4. L'exemple du Mediator : alors que tout laissait à penser
que les laboratoires Servier étaient incarnés par
un homme d'honneur, il en fut tout autrement.
Il s'agit d'exemples d'origine médicale parce que je suis
plus à l'aise avec cela. Et on doit penser que
c'était un dernier refuge pour la notion d'honneur qui se
situe entre le patient et son médecin.
Du côté du rationnel, on doit placer les experts.
La rationalité s'oppose à l'inconscient. On
pourrait opposer l'éthique allié à
l'inconscient et la morale alliée au domaine rationnel.
Comment regagner la confiance ?
Il y a trois voies pour cela :
– l'une prend un maximum de temps. Elle repose sur la
première enfance et sur ce que les parents sont susceptibles
d'y faire. Il s'agit sans se lasser de transformer la
dépendance du nourrisson en germe de confiance à
l'égard de ses parents. Les parents n'ont pas besoin de
preuve, il suffit qu'ils répondent dans un délai
raisonnable aux désirs exprimés par l'enfant.
– La seconde voie est vouée à
l'échec et elle en a fait la démonstration. Elle
consiste à emprunter la voie du rationnel en nommant des
experts à proportion de leurs compétences.

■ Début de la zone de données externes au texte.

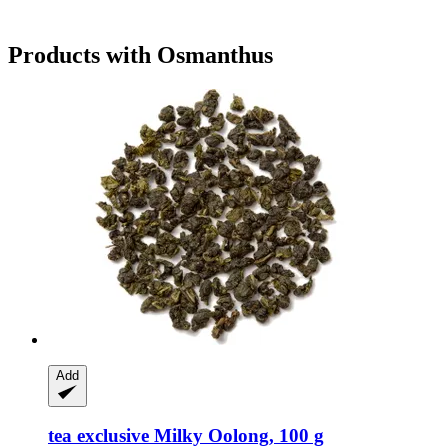
Products with Osmanthus
Add
tea exclusive
Milky Oolong, 100 g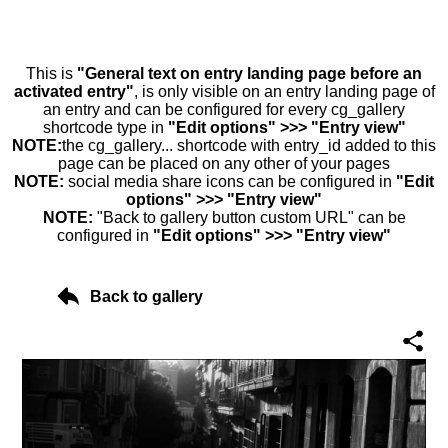
This is
"General text on entry landing page before an
activated entry"
, is only visible on an entry landing page of
an entry and can be configured for every cg_gallery
shortcode type in
"Edit options" >>> "Entry view"
NOTE:
the cg_gallery... shortcode with entry_id added to this
page can be placed on any other of your pages
NOTE:
social media share icons can be configured in
"Edit
options" >>> "Entry view"
NOTE:
"Back to gallery button custom URL" can be
configured in
"Edit options" >>> "Entry view"
Back to gallery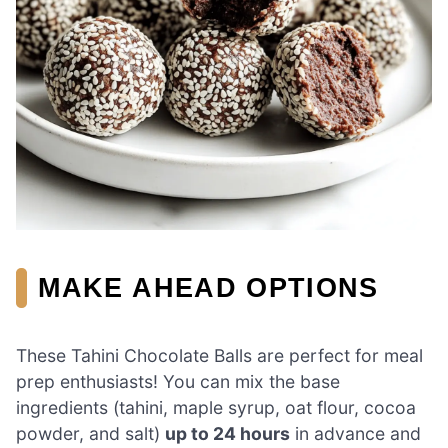
MAKE AHEAD OPTIONS
These Tahini Chocolate Balls are perfect for meal
prep enthusiasts! You can mix the base
ingredients (tahini, maple syrup, oat flour, cocoa
powder, and salt)
up to 24 hours
in advance and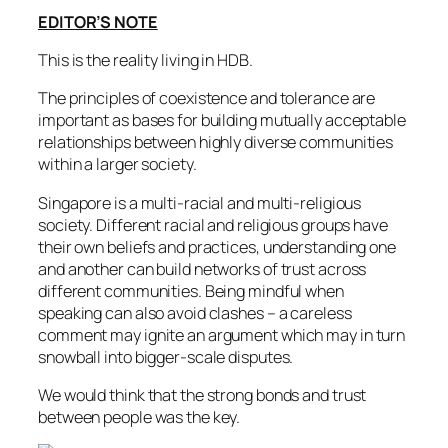
EDITOR’S NOTE
This is the reality living in HDB.
The principles of coexistence and tolerance are
important as bases for building mutually acceptable
relationships between highly diverse communities
within a larger society.
Singapore is a multi-racial and multi-religious
society. Different racial and religious groups have
their own beliefs and practices, understanding one
and another can build networks of trust across
different communities. Being mindful when
speaking can also avoid clashes – a careless
comment may ignite an argument which may in turn
snowball into bigger-scale disputes.
We would think that the strong bonds and trust
between people was the key.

Chaque échec est grave et ruine le « capital
» de confiance, d'autant plus qu'il ne fait pas l'objet d'un
désaveu de la part de ceux qui l'ont commis.
– La troisième voie est une impasse. Elle consiste
à créer des situations d'autorité de
façon hiérarchique sans se préoccuper
du climat de confiance dont elle doit nécessairement
être assortie.
Autrement dit, il n'y a qu'une seule voie pour rétablir le
climat de confiance. Il faut utiliser la dépendance initiale
de la première enfance et attendre que la confiance aveugle
se mue progressivement en confiance éclairée.
Que ce soit Harry Potter, le Seigneur des Anneaux ou même les
mangas, chaque génération a ses « temps
héroïques ». Il convient de ne pas
laisser passer cette phase constructive pour élaborer une
véritable culture de l'imaginaire. Celle ci doit
être incessante, elle doit s'affranchir des
frontières entre deux catégories d'existence :
celle du réel et celle du virtuel. Les héros
à la fois existent, et n'existent pas. Il est souhaitable
que pendant un certain temps, le Père Noël soit
dans ce cas.
Il faut bien sûr sortir par le haut de cette
précarité de connaissance, mais il convient
à la nature humaine de traiter l'irrationnel avec un minimum
de respect. Ceci existe sans que l'on soit capable de se le
représenter. Il s'agit d'une véritable culture de
l'irrationnel à opposer à la culture du rationnel.